Moreover, on the face of the complaint in this action, which must be accepted for the purposes of this motion, it appears that Jenkins had numerous discussions with Murray in the absence of Halsey, that Jenkins was the only “expert” in Canadian securities, and that he maintained sole control over the securities deposited directly in the Dominick Canada account. Since there exists a factual dispute as to whether Halsey, DDI and DISC participated in the alleged fraudulent acts by Jenkins and Dominick Canada, one cannot conclude that there exists joint and several liability.
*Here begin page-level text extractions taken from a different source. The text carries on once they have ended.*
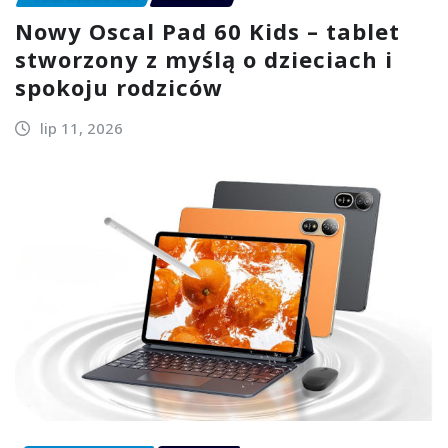
Nowy Oscal Pad 60 Kids – tablet
stworzony z myślą o dzieciach i
spokoju rodziców
lip 11, 2026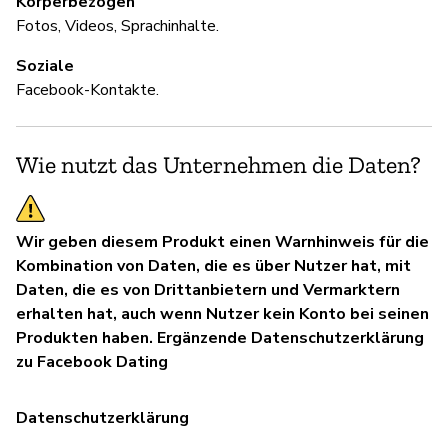
Körperbezogen
Fotos, Videos, Sprachinhalte.
Soziale
Facebook-Kontakte.
Wie nutzt das Unternehmen die Daten?
Wir geben diesem Produkt einen Warnhinweis für die
Kombination von Daten, die es über Nutzer hat, mit
Daten, die es von Drittanbietern und Vermarktern
erhalten hat, auch wenn Nutzer kein Konto bei seinen
Produkten haben. Ergänzende Datenschutzerklärung
zu Facebook Dating
Datenschutzerklärung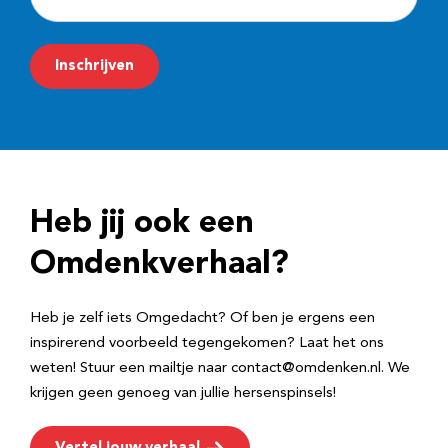
-
m
Inschrijven
a
i
l
a
d
Heb jij ook een
r
e
Omdenkverhaal?
s
Heb je zelf iets Omgedacht? Of ben je ergens een
inspirerend voorbeeld tegengekomen? Laat het ons
weten! Stuur een mailtje naar contact@omdenken.nl. We
krijgen geen genoeg van jullie hersenspinsels!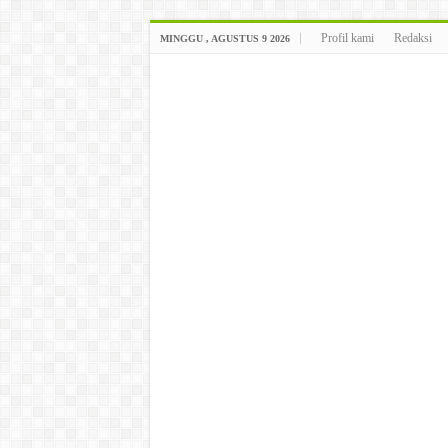
Profil kami
Redaksi
MINGGU , AGUSTUS 9 2026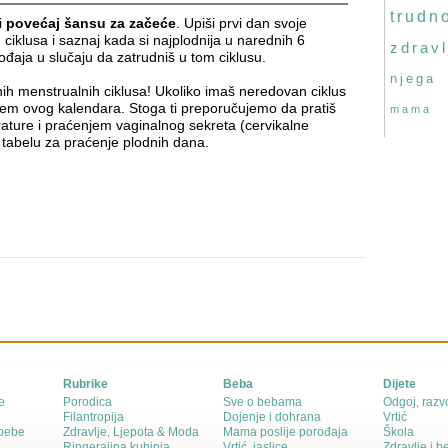
trudn
i
povećaj šansu za začeće
. Upiši prvi dan svoje
ciklusa i saznaj kada si najplodnija u narednih 6
zdravl
rođaja u slučaju da zatrudniš u tom ciklusu.
njega
nih menstrualnih ciklusa! Ukoliko imaš neredovan ciklus
jem ovog kalendara. Stoga ti preporučujemo da pratiš
mama
ture i praćenjem vaginalnog sekreta (cervikalne
 tabelu za praćenje plodnih dana
.
Rubrike
Beba
Dijete
e
Porodica
Sve o bebama
Odgoj, razvo
Filantropija
Dojenje i dohrana
Vrtić
 bebe
Zdravlje, Ljepota & Moda
Mama poslije porođaja
Škola
Ringerajina kuhinja
Vrtić, jaslice
Zdravlje i 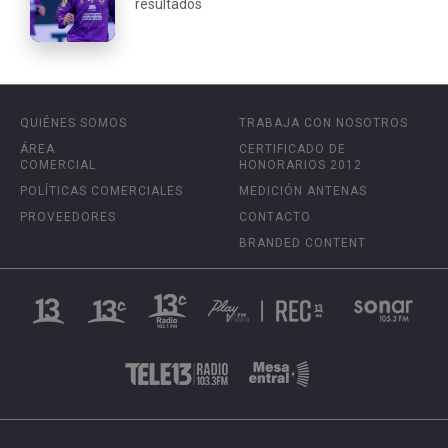
resultados
QUIÉNES SOMOS
TRABAJA CON NOSOTROS
ÁREA
CERTIFICADO DE
COMERCIAL
HONORARIOS 2012
POLÍTICAS COMERCIALES
MEDICIÓN ANTENAS
PROVEEDORES
CONTACTO
BRANDED CONTENT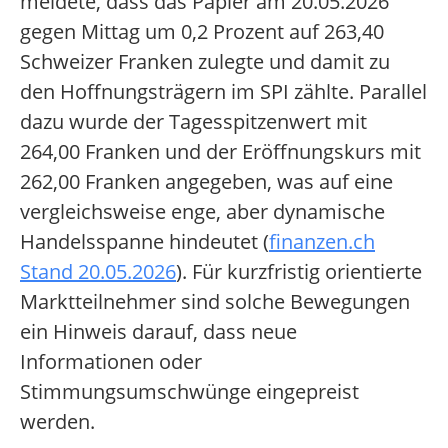
meldete, dass das Papier am 20.05.2026
gegen Mittag um 0,2 Prozent auf 263,40
Schweizer Franken zulegte und damit zu
den Hoffnungsträgern im SPI zählte. Parallel
dazu wurde der Tagesspitzenwert mit
264,00 Franken und der Eröffnungskurs mit
262,00 Franken angegeben, was auf eine
vergleichsweise enge, aber dynamische
Handelsspanne hindeutet (
finanzen.ch
Stand 20.05.2026
). Für kurzfristig orientierte
Marktteilnehmer sind solche Bewegungen
ein Hinweis darauf, dass neue
Informationen oder
Stimmungsumschwünge eingepreist
werden.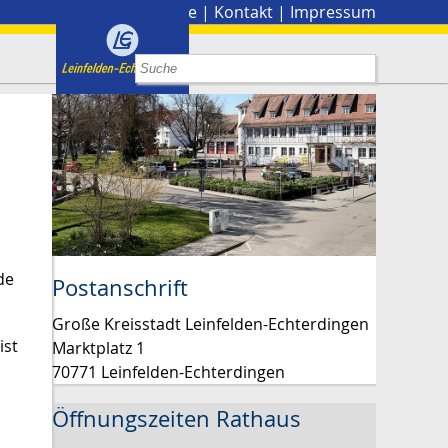
Stadtplan
|
Presse
|
Kontakt
|
Impressum
de
Postanschrift
Große Kreisstadt Leinfelden-Echterdingen
ist
Marktplatz 1
70771 Leinfelden-Echterdingen
Öffnungszeiten Rathaus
Dominick Canada and Jenkins may attempt to establish that DDI and DISC were joint tortfeasors with regard to the injuries allegedly suffered by Murray. Should they succeed on such a defense, it would then be appropriate to credit the recovery obtained in the arbitration proceeding against any damages assessed in this one. Otherwise, Murray might obtain duplicative damages. Cf. Bradshaw v. State of New York, 24 A.D.2d 930, 264 N.Y.S.2d 725 (N.Y.App.Div.1965). Even if it were established here that the Canadian and American brokerage firms were joint tortfeasors, this action would not be entirely precluded by satisfaction of the prior judgment, since as noted above, there is no way to determine that the arbitration proceeding also awarded damages based on joint and several liability. The only conclusive result of the arbitration award is to exclude any further claims based on the actions and statements of DDI and DISC.

Dominick Canada and Jenkins have also moved to compel arbitration before the NYSE based on the submission agreement between Murray, DDI and DISC. As noted above, however, neither of these defendants were members of the NYSE and therefore were not contemplated by the submission agreement. Although an order to compel arbitration is not appropriate, Murray in his opposition papers has consented to arbitration of any claims against the defendants in this action if they waive any jurisdictional defenses.

Conclusion

The motion of Dominick Canada and Jenkins for summary judgment is denied while the motion of Halsey is granted. The complaint will be dismissed as to defendant Halsey.

IT IS SO ORDERED. 
      
      . The defendants refer also to an investigation conducted by the Toronto Stock Exchange which did not disclose any violations of that Exchange’s regulations. Since this administrative proceeding did not involve any adjudication of Murray’s claim it does not preclude the present claim. Venes v. School Board of District 26, 43 N.Y.2d 520, 402 N.Y.S.2d 807, 373 N.E.2d 987 (N.Y.1978).